▶ [Work instructions]: Your task is to reproduce the listing exactly, without its images.

▶ [Source records]:

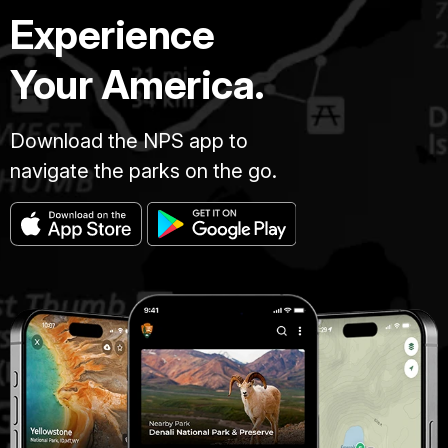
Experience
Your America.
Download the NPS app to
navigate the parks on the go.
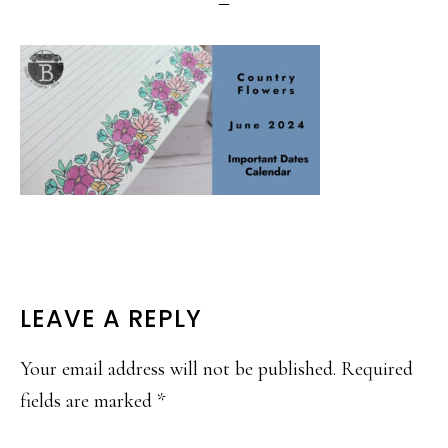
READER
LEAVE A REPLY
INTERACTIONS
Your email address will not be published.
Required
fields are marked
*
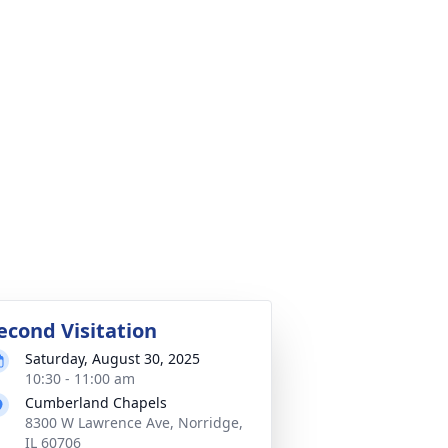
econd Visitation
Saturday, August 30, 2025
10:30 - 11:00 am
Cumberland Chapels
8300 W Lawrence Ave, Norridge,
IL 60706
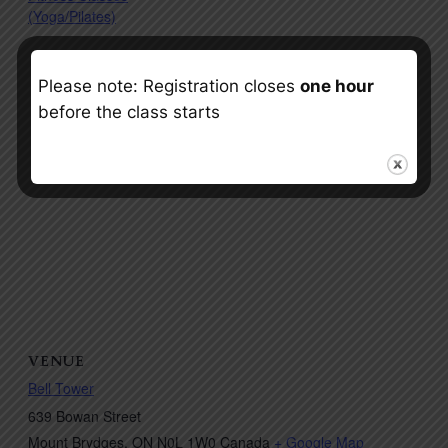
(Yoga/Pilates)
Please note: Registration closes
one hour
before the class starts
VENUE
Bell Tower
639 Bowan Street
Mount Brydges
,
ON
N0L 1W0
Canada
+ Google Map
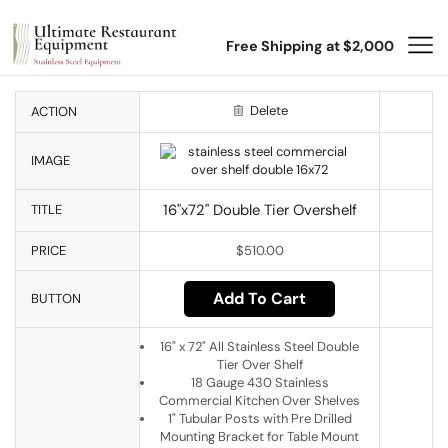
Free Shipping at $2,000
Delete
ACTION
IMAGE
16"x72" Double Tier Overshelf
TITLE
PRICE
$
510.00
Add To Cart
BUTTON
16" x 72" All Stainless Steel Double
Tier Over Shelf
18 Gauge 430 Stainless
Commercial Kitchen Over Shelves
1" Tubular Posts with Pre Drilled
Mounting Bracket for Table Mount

▶ [Exercise output]:
Experience
Your America.
Download the NPS app to
navigate the parks on the go.
READER
LEAVE A REPLY
INTERACTIONS
Your email address will not be published.
Required
fields are marked
*
econd Visitation
Saturday, August 30, 2025
10:30 - 11:00 am
Cumberland Chapels
8300 W Lawrence Ave, Norridge,
IL 60706
(Yoga/Pilates)
Please note: Registration closes
one hour
before the class starts
VENUE
Bell Tower
639 Bowan Street
Mount Brydges
,
ON
N0L 1W0
Canada
+ Google Map
Free Shipping at $2,000
Delete
ACTION
IMAGE
16"x72" Double Tier Overshelf
TITLE
PRICE
$
510.00
Add To Cart
BUTTON
16" x 72" All Stainless Steel Double
Tier Over Shelf
18 Gauge 430 Stainless
Commercial Kitchen Over Shelves
1" Tubular Posts with Pre Drilled
Mounting Bracket for Table Mount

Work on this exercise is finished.